#### Data supplied:
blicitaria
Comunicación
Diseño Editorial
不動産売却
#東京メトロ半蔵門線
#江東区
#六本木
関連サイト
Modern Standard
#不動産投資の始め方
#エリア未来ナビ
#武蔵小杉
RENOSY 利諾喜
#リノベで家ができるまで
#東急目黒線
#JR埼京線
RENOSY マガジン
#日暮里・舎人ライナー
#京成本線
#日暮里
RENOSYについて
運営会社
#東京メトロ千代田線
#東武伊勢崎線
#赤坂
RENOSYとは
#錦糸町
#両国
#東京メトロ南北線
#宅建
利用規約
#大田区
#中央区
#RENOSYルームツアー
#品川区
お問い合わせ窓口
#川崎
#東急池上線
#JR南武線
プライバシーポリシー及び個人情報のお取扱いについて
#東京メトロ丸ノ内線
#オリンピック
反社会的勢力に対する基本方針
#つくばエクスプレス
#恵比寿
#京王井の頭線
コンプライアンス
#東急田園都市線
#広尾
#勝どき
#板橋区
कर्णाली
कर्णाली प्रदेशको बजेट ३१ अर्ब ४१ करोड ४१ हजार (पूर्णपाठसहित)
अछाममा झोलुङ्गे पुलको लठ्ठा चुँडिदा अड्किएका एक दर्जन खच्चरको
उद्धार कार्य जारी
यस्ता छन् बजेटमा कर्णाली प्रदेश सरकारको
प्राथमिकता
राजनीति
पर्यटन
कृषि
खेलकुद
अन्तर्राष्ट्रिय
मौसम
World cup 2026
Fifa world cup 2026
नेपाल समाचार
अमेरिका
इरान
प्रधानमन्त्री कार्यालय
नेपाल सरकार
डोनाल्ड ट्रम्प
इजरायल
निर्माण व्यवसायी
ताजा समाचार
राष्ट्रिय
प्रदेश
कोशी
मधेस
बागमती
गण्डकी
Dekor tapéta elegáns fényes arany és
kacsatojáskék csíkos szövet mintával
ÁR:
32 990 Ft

#### Work item:
Print every entry exactly.

#### Output for this exercise:
blicitaria
Comunicación
Diseño Editorial
不動産売却
#東京メトロ半蔵門線
#江東区
#六本木
関連サイト
Modern Standard
#不動産投資の始め方
#エリア未来ナビ
#武蔵小杉
RENOSY 利諾喜
#リノベで家ができるまで
#東急目黒線
#JR埼京線
RENOSY マガジン
#日暮里・舎人ライナー
#京成本線
#日暮里
RENOSYについて
運営会社
#東京メトロ千代田線
#東武伊勢崎線
#赤坂
RENOSYとは
#錦糸町
#両国
#東京メトロ南北線
#宅建
利用規約
#大田区
#中央区
#RENOSYルームツアー
#品川区
お問い合わせ窓口
#川崎
#東急池上線
#JR南武線
プライバシーポリシー及び個人情報のお取扱いについて
#東京メトロ丸ノ内線
#オリンピック
反社会的勢力に対する基本方針
#つくばエクスプレス
#恵比寿
#京王井の頭線
コンプライアンス
#東急田園都市線
#広尾
#勝どき
#板橋区
कर्णाली
कर्णाली प्रदेशको बजेट ३१ अर्ब ४१ करोड ४१ हजार (पूर्णपाठसहित)
अछाममा झोलुङ्गे पुलको लठ्ठा चुँडिदा अड्किएका एक दर्जन खच्चरको
उद्धार कार्य जारी
यस्ता छन् बजेटमा कर्णाली प्रदेश सरकारको
प्राथमिकता
राजनीति
पर्यटन
कृषि
खेलकुद
अन्तर्राष्ट्रिय
मौसम
World cup 2026
Fifa world cup 2026
नेपाल समाचार
अमेरिका
इरान
प्रधानमन्त्री कार्यालय
नेपाल सरकार
डोनाल्ड ट्रम्प
इजरायल
निर्माण व्यवसायी
ताजा समाचार
राष्ट्रिय
प्रदेश
कोशी
मधेस
बागमती
गण्डकी
Dekor tapéta elegáns fényes arany és
kacsatojáskék csíkos szövet mintával
ÁR:
32 990 Ft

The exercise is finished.